[Stored records]
* * * * *
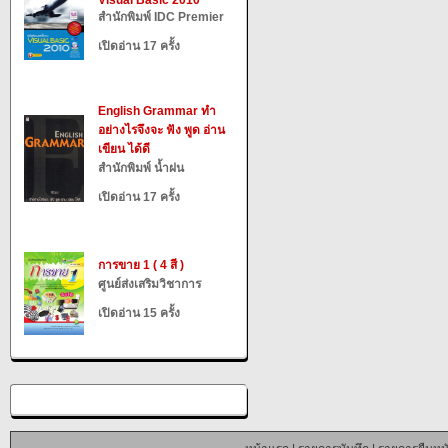
Visual Basic 2010
สำนักพิมพ์ IDC Premier
เปิดอ่าน 17 ครั้ง
English Grammar ทำ
อย่างไรจึงจะ ฟัง พูด อ่าน
เขียน ได้ดี
สำนักพิมพ์ น้ำฝน
เปิดอ่าน 17 ครั้ง
การขาย 1 ( 4 สี )
ศูนย์ส่งเสริมวิชาการ
เปิดอ่าน 15 ครั้ง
* * * * *
• [WHAT THE TASK ASKS]:
In your copy, include no pictures; print every line above exactly.

• [TASK OUTPUT]:
Visual Basic 2010
สำนักพิมพ์ IDC Premier
เปิดอ่าน 17 ครั้ง
English Grammar ทำ
อย่างไรจึงจะ ฟัง พูด อ่าน
เขียน ได้ดี
สำนักพิมพ์ น้ำฝน
เปิดอ่าน 17 ครั้ง
การขาย 1 ( 4 สี )
ศูนย์ส่งเสริมวิชาการ
เปิดอ่าน 15 ครั้ง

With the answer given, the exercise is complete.